■ EXERCISE:
Every entry needs to appear again exactly as written below.

= = = =

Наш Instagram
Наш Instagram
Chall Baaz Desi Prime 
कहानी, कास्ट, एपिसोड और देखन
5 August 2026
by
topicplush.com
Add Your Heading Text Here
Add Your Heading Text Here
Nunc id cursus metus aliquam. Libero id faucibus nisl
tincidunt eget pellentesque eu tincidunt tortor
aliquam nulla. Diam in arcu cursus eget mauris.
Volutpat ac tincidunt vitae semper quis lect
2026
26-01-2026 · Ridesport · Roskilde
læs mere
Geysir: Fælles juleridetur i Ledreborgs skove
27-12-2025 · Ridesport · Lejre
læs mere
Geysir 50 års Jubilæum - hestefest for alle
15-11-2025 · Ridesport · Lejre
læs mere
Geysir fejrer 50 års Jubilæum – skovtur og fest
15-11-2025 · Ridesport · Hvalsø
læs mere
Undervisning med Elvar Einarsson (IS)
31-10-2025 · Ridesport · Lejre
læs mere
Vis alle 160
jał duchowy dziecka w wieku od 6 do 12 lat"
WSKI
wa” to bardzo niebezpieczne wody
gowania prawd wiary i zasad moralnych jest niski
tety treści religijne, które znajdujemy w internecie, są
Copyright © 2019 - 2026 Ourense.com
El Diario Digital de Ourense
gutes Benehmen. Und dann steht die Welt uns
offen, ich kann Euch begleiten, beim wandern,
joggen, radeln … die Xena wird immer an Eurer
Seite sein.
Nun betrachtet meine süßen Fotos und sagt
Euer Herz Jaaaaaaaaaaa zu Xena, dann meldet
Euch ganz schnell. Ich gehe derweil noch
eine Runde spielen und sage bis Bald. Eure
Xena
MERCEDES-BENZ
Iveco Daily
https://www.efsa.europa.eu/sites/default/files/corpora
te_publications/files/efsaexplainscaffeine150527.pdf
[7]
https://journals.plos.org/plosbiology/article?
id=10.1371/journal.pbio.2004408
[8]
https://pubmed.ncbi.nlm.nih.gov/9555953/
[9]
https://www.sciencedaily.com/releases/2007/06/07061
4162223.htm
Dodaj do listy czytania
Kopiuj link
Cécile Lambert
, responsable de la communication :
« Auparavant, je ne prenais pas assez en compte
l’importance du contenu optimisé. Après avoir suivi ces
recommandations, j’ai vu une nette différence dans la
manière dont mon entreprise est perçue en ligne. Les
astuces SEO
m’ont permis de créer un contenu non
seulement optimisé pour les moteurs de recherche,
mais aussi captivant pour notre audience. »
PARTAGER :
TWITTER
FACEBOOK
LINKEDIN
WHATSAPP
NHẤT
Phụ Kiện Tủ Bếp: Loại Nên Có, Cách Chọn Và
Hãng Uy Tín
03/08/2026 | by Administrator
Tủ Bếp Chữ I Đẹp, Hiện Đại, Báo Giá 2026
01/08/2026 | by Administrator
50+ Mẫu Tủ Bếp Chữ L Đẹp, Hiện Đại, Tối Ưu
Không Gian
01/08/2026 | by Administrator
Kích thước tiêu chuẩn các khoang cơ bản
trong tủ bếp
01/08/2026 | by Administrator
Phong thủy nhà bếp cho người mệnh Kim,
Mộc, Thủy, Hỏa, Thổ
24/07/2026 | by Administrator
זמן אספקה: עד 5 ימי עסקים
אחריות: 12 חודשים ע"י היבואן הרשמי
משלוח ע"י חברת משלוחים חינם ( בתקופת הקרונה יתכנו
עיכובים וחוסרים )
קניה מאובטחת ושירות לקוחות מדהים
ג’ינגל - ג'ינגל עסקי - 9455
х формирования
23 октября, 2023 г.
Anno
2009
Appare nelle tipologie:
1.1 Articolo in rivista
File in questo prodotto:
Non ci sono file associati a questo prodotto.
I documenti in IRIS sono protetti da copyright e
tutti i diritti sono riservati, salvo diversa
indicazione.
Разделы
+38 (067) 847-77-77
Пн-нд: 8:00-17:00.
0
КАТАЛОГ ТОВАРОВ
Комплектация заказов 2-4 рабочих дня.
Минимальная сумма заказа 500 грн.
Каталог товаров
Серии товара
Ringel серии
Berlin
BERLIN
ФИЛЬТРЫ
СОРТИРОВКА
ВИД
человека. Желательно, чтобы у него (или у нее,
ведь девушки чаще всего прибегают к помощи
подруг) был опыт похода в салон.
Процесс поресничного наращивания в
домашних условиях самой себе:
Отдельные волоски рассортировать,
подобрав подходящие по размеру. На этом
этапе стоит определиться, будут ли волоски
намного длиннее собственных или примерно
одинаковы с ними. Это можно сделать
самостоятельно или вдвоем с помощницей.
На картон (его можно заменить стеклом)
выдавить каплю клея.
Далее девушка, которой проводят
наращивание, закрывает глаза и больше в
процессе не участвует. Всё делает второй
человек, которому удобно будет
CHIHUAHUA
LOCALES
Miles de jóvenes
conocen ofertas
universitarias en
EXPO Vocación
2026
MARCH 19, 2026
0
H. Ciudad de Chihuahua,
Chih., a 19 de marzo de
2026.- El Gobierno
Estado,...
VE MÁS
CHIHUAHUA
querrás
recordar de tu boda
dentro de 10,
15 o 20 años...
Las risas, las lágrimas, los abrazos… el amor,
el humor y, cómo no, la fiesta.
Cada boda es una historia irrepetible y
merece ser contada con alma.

= = = =

■ RESULT FOR THIS TASK:
Наш Instagram
Наш Instagram
Chall Baaz Desi Prime 
कहानी, कास्ट, एपिसोड और देखन
5 August 2026
by
topicplush.com
Add Your Heading Text Here
Add Your Heading Text Here
Nunc id cursus metus aliquam. Libero id faucibus nisl
tincidunt eget pellentesque eu tincidunt tortor
aliquam nulla. Diam in arcu cursus eget mauris.
Volutpat ac tincidunt vitae semper quis lect
2026
26-01-2026 · Ridesport · Roskilde
læs mere
Geysir: Fælles juleridetur i Ledreborgs skove
27-12-2025 · Ridesport · Lejre
læs mere
Geysir 50 års Jubilæum - hestefest for alle
15-11-2025 · Ridesport · Lejre
læs mere
Geysir fejrer 50 års Jubilæum – skovtur og fest
15-11-2025 · Ridesport · Hvalsø
læs mere
Undervisning med Elvar Einarsson (IS)
31-10-2025 · Ridesport · Lejre
læs mere
Vis alle 160
jał duchowy dziecka w wieku od 6 do 12 lat"
WSKI
wa” to bardzo niebezpieczne wody
gowania prawd wiary i zasad moralnych jest niski
tety treści religijne, które znajdujemy w internecie, są
Copyright © 2019 - 2026 Ourense.com
El Diario Digital de Ourense
gutes Benehmen. Und dann steht die Welt uns
offen, ich kann Euch begleiten, beim wandern,
joggen, radeln … die Xena wird immer an Eurer
Seite sein.
Nun betrachtet meine süßen Fotos und sagt
Euer Herz Jaaaaaaaaaaa zu Xena, dann meldet
Euch ganz schnell. Ich gehe derweil noch
eine Runde spielen und sage bis Bald. Eure
Xena
MERCEDES-BENZ
Iveco Daily
https://www.efsa.europa.eu/sites/default/files/corpora
te_publications/files/efsaexplainscaffeine150527.pdf
[7]
https://journals.plos.org/plosbiology/article?
id=10.1371/journal.pbio.2004408
[8]
https://pubmed.ncbi.nlm.nih.gov/9555953/
[9]
https://www.sciencedaily.com/releases/2007/06/07061
4162223.htm
Dodaj do listy czytania
Kopiuj link
Cécile Lambert
, responsable de la communication :
« Auparavant, je ne prenais pas assez en compte
l’importance du contenu optimisé. Après avoir suivi ces
recommandations, j’ai vu une nette différence dans la
manière dont mon entreprise est perçue en ligne. Les
astuces SEO
m’ont permis de créer un contenu non
seulement optimisé pour les moteurs de recherche,
mais aussi captivant pour notre audience. »
PARTAGER :
TWITTER
FACEBOOK
LINKEDIN
WHATSAPP
NHẤT
Phụ Kiện Tủ Bếp: Loại Nên Có, Cách Chọn Và
Hãng Uy Tín
03/08/2026 | by Administrator
Tủ Bếp Chữ I Đẹp, Hiện Đại, Báo Giá 2026
01/08/2026 | by Administrator
50+ Mẫu Tủ Bếp Chữ L Đẹp, Hiện Đại, Tối Ưu
Không Gian
01/08/2026 | by Administrator
Kích thước tiêu chuẩn các khoang cơ bản
trong tủ bếp
01/08/2026 | by Administrator
Phong thủy nhà bếp cho người mệnh Kim,
Mộc, Thủy, Hỏa, Thổ
24/07/2026 | by Administrator
זמן אספקה: עד 5 ימי עסקים
אחריות: 12 חודשים ע"י היבואן הרשמי
משלוח ע"י חברת משלוחים חינם ( בתקופת הקרונה יתכנו
עיכובים וחוסרים )
קניה מאובטחת ושירות לקוחות מדהים
ג’ינגל - ג'ינגל עסקי - 9455
х формирования
23 октября, 2023 г.
Anno
2009
Appare nelle tipologie:
1.1 Articolo in rivista
File in questo prodotto:
Non ci sono file associati a questo prodotto.
I documenti in IRIS sono protetti da copyright e
tutti i diritti sono riservati, salvo diversa
indicazione.
Разделы
+38 (067) 847-77-77
Пн-нд: 8:00-17:00.
0
КАТАЛОГ ТОВАРОВ
Комплектация заказов 2-4 рабочих дня.
Минимальная сумма заказа 500 грн.
Каталог товаров
Серии товара
Ringel серии
Berlin
BERLIN
ФИЛЬТРЫ
СОРТИРОВКА
ВИД
человека. Желательно, чтобы у него (или у нее,
ведь девушки чаще всего прибегают к помощи
подруг) был опыт похода в салон.
Процесс поресничного наращивания в
домашних условиях самой себе:
Отдельные волоски рассортировать,
подобрав подходящие по размеру. На этом
этапе стоит определиться, будут ли волоски
намного длиннее собственных или примерно
одинаковы с ними. Это можно сделать
самостоятельно или вдвоем с помощницей.
На картон (его можно заменить стеклом)
выдавить каплю клея.
Далее девушка, которой проводят
наращивание, закрывает глаза и больше в
процессе не участвует. Всё делает второй
человек, которому удобно будет
CHIHUAHUA
LOCALES
Miles de jóvenes
conocen ofertas
universitarias en
EXPO Vocación
2026
MARCH 19, 2026
0
H. Ciudad de Chihuahua,
Chih., a 19 de marzo de
2026.- El Gobierno
Estado,...
VE MÁS
CHIHUAHUA
querrás
recordar de tu boda
dentro de 10,
15 o 20 años...
Las risas, las lágrimas, los abrazos… el amor,
el humor y, cómo no, la fiesta.
Cada boda es una historia irrepetible y
merece ser contada con alma.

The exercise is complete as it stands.